[Given data — start]

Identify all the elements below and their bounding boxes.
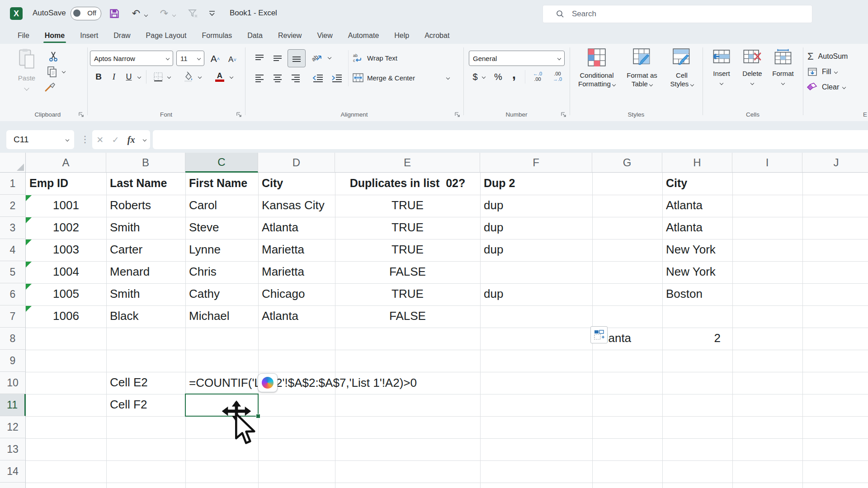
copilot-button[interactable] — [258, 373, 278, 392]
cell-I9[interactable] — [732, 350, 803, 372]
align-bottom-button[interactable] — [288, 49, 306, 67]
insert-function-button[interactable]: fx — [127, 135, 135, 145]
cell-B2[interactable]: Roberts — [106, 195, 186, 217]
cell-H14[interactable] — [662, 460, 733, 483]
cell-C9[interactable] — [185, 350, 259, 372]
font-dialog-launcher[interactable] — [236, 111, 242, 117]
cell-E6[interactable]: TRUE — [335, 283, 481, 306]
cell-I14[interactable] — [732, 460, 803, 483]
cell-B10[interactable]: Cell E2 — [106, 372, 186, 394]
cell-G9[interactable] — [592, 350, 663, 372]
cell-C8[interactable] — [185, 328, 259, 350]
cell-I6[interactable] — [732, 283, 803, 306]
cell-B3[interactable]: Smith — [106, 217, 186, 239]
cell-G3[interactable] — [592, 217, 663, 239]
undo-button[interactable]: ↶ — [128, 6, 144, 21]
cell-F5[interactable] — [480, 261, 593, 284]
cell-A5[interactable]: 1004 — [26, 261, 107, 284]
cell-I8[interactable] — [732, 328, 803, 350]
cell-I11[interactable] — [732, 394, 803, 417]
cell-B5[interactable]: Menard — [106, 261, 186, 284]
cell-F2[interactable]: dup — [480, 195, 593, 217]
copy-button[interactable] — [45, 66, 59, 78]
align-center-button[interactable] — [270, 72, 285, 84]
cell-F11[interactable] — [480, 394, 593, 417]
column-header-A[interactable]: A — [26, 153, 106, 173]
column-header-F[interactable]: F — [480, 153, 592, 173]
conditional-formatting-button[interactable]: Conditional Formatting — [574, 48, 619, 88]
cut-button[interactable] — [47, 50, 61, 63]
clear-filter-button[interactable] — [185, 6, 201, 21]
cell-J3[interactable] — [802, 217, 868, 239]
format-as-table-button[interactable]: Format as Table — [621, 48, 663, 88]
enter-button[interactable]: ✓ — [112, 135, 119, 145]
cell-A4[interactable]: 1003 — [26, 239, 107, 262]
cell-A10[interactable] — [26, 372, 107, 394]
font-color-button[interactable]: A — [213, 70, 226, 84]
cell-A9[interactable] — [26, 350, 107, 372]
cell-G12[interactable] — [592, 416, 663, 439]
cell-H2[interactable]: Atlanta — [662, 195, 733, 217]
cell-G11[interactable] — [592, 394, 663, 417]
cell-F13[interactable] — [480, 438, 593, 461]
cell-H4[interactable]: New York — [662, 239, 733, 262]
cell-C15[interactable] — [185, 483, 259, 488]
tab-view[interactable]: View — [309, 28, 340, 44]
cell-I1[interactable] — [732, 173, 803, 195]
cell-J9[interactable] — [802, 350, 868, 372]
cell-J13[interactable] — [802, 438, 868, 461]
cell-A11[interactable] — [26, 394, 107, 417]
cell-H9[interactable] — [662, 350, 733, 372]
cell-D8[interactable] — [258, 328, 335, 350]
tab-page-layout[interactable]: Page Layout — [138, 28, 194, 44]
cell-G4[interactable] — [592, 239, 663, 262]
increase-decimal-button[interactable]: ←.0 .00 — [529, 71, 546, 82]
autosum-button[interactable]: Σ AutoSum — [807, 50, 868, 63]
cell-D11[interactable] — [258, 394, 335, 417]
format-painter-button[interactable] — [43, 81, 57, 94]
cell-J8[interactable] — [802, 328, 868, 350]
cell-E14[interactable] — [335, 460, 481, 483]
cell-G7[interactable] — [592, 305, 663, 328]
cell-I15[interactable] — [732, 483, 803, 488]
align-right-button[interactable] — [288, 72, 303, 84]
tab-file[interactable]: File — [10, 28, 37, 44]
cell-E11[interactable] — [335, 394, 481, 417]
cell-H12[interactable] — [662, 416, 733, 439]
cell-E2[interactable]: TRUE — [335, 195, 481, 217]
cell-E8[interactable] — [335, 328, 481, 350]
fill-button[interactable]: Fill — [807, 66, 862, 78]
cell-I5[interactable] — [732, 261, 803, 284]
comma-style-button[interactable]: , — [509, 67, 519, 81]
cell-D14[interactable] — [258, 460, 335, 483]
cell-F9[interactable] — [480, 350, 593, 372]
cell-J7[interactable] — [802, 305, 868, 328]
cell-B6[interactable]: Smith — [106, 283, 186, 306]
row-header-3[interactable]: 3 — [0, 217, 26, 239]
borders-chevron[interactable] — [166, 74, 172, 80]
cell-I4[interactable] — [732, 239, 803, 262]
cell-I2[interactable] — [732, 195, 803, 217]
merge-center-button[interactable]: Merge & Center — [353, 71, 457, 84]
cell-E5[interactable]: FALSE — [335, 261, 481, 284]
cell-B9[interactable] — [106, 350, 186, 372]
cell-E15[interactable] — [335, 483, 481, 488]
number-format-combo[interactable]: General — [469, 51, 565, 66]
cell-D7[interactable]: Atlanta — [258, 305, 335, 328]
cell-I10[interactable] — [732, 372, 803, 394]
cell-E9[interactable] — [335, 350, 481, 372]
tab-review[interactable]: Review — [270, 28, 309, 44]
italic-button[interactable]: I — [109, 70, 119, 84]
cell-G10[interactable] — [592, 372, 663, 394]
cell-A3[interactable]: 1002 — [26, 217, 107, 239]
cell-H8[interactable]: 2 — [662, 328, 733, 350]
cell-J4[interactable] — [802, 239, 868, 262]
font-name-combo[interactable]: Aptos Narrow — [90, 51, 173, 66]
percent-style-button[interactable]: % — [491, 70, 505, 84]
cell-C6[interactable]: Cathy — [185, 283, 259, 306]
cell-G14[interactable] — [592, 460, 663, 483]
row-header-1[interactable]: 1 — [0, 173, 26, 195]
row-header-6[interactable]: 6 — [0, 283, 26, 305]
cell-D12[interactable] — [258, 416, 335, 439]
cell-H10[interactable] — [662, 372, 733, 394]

[Given data — finish]
[Given data — start]

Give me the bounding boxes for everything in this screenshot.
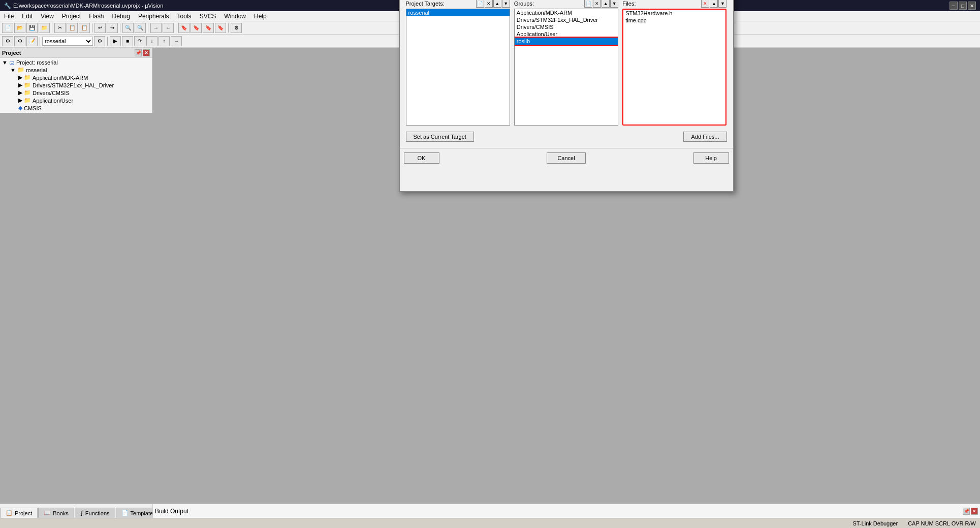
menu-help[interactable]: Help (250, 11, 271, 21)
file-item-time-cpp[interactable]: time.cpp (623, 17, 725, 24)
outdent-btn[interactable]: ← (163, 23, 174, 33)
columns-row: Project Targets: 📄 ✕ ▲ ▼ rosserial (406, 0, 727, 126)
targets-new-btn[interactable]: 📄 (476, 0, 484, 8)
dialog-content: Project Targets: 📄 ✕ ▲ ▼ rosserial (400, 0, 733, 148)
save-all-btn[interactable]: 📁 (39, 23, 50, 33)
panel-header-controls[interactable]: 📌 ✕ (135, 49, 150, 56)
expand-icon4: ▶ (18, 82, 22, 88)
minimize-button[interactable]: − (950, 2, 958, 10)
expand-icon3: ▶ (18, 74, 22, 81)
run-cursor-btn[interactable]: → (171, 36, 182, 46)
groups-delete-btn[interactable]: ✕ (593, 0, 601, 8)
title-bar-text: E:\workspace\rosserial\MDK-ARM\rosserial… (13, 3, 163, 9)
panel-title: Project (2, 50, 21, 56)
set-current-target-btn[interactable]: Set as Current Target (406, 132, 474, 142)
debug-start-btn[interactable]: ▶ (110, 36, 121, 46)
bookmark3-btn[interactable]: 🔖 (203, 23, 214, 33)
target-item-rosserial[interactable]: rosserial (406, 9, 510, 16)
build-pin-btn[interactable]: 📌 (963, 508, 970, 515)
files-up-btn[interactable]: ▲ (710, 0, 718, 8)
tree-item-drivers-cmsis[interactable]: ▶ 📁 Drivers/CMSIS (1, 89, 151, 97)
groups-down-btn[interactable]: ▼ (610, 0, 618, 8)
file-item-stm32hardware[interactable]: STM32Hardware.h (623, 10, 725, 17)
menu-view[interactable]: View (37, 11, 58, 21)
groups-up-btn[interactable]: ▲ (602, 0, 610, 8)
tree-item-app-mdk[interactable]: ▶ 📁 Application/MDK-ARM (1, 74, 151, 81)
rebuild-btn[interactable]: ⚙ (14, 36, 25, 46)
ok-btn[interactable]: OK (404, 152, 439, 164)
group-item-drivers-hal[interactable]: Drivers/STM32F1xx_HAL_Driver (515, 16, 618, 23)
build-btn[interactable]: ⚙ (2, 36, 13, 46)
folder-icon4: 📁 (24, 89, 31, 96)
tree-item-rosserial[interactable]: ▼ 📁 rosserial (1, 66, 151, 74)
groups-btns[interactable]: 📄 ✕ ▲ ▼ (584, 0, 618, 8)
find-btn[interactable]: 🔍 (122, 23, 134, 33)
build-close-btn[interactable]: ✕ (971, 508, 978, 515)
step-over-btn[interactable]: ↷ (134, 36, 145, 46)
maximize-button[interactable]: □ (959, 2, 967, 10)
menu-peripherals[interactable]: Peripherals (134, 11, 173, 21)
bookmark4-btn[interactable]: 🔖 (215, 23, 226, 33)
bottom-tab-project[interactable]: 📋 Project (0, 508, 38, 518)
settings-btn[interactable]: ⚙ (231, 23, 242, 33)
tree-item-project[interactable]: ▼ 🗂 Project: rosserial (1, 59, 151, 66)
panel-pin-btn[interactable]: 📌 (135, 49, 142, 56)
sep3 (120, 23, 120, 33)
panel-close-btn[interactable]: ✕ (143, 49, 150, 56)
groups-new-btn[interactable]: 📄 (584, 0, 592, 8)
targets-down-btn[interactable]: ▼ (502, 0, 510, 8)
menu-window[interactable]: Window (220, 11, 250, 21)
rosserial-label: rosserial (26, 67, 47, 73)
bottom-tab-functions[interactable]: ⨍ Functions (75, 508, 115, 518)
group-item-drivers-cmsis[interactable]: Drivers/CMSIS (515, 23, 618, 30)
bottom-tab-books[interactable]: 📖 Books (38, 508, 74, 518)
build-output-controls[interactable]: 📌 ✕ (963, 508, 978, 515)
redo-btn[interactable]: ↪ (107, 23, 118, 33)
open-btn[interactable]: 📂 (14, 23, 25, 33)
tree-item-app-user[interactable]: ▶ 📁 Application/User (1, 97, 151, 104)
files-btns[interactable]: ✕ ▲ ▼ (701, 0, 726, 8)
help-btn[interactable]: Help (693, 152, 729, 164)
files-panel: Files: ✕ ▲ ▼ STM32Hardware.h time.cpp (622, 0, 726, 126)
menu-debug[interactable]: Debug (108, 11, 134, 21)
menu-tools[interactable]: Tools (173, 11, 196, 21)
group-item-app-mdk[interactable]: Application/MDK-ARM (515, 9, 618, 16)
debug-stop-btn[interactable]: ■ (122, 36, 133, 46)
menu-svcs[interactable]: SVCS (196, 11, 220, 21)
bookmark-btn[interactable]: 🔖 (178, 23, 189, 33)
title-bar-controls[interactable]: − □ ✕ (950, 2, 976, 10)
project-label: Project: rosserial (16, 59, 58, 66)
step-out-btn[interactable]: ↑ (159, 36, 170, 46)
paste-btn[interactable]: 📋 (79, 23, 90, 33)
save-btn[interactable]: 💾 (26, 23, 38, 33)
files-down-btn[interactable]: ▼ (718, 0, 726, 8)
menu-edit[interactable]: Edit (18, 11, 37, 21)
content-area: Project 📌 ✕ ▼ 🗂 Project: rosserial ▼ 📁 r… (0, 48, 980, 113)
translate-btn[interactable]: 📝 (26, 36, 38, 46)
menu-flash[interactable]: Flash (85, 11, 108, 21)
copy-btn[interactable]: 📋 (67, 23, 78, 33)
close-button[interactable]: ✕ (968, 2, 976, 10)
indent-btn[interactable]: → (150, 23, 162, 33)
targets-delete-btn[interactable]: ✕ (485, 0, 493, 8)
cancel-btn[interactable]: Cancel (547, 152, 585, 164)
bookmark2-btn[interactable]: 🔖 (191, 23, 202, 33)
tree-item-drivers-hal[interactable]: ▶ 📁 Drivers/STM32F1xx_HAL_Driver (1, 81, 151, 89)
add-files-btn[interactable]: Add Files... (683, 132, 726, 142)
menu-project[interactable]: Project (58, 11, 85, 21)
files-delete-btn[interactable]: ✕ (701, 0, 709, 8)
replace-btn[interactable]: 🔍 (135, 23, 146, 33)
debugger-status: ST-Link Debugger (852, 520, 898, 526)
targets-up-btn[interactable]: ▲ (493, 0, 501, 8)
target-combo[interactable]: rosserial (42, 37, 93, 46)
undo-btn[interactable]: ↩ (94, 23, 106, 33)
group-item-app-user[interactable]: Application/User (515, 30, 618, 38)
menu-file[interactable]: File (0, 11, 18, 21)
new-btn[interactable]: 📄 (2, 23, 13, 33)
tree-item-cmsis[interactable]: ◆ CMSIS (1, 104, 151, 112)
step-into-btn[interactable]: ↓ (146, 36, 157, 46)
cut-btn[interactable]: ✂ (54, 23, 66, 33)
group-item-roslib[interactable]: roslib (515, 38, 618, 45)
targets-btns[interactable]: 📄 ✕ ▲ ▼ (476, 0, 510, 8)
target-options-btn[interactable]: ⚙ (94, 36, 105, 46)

[Given data — finish]
[Given data — start]

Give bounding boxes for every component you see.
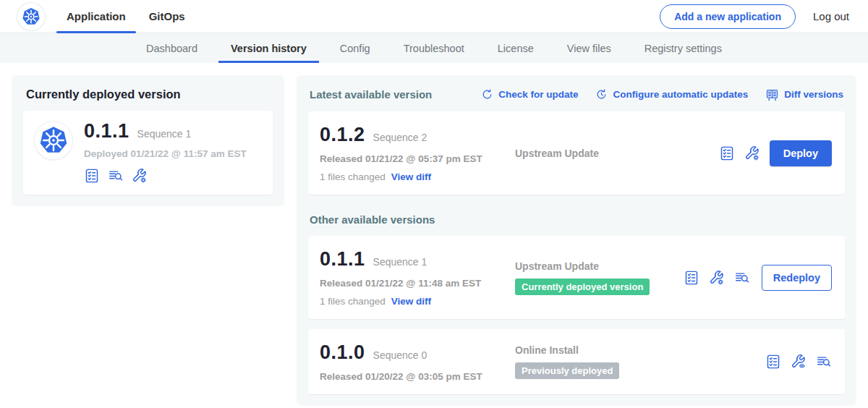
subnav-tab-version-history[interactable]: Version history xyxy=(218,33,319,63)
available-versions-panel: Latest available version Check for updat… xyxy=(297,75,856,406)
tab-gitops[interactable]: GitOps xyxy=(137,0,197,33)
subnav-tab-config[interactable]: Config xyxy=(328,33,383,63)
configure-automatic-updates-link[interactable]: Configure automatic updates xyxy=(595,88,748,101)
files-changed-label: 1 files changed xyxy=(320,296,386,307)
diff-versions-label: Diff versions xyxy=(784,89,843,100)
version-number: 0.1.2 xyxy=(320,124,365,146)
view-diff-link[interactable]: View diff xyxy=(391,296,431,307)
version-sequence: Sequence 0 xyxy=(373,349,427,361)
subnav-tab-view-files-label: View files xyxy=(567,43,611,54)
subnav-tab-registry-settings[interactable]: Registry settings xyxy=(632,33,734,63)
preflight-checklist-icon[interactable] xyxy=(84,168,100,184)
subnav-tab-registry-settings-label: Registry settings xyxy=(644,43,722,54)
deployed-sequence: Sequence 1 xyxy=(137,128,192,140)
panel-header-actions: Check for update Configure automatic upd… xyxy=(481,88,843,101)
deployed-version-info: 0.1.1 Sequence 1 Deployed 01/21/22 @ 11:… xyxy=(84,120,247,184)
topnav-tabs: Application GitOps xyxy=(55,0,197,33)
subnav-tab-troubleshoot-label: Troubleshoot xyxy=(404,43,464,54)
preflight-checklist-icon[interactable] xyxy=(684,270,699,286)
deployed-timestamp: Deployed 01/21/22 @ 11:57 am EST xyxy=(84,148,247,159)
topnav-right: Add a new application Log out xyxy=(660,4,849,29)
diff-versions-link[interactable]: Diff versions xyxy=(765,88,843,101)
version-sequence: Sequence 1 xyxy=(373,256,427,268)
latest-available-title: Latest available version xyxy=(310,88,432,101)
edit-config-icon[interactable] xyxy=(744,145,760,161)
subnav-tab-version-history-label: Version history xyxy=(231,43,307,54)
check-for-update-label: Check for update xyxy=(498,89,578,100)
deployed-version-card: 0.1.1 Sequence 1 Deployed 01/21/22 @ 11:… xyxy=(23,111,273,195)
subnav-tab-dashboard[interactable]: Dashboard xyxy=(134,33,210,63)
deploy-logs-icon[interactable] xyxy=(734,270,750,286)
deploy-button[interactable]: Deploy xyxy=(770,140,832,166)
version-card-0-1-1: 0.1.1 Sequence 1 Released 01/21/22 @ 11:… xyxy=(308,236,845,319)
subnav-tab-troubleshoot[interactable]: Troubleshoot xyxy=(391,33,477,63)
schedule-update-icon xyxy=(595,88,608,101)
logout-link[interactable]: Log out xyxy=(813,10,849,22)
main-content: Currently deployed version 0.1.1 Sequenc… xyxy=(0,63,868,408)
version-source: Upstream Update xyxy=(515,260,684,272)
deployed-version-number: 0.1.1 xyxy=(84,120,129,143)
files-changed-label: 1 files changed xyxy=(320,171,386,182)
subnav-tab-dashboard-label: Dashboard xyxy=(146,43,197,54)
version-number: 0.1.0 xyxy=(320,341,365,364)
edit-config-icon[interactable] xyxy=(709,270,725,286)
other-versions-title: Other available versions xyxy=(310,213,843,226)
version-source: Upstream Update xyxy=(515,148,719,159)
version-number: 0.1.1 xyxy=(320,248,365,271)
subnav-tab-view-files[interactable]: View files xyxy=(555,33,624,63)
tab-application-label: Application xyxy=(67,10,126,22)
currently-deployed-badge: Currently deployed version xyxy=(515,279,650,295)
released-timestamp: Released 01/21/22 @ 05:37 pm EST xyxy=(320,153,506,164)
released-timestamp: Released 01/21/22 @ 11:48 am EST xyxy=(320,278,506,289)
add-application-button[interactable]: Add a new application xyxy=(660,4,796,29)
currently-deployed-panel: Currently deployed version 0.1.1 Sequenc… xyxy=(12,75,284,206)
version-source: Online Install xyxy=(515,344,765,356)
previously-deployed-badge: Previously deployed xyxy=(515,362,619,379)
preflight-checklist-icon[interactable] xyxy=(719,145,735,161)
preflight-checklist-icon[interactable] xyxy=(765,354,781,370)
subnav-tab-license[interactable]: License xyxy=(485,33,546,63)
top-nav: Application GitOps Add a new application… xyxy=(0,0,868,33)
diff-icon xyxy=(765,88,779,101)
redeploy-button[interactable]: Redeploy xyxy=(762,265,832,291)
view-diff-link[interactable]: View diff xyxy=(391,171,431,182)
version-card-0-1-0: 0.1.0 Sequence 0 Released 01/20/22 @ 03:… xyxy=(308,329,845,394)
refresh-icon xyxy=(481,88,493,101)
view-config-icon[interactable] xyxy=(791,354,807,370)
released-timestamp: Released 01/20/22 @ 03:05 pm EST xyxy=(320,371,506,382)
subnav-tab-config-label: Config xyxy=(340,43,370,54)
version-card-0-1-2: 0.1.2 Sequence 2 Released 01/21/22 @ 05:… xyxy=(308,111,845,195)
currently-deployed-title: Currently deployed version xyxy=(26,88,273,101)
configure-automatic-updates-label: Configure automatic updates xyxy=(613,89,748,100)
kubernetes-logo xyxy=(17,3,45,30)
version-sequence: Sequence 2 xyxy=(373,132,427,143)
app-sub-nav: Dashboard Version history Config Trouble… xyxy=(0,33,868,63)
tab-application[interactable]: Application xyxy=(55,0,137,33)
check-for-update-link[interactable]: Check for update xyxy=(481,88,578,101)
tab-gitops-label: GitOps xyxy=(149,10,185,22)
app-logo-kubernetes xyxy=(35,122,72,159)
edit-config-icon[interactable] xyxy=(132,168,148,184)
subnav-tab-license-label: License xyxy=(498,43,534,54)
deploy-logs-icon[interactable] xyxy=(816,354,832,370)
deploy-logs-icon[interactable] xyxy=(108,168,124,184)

[Given data — finish]

Required action
What lines in the data include the string "tree"? Copy each one.

Output below
tree-item-drivers-cmsis[interactable]: ▶ 📁 Drivers/CMSIS (1, 89, 151, 97)
tree-item-app-mdk[interactable]: ▶ 📁 Application/MDK-ARM (1, 74, 151, 81)
tree-item-rosserial[interactable]: ▼ 📁 rosserial (1, 66, 151, 74)
tree-item-project[interactable]: ▼ 🗂 Project: rosserial (1, 59, 151, 66)
tree-item-app-user[interactable]: ▶ 📁 Application/User (1, 97, 151, 104)
tree-item-drivers-hal[interactable]: ▶ 📁 Drivers/STM32F1xx_HAL_Driver (1, 81, 151, 89)
tree-item-cmsis[interactable]: ◆ CMSIS (1, 104, 151, 112)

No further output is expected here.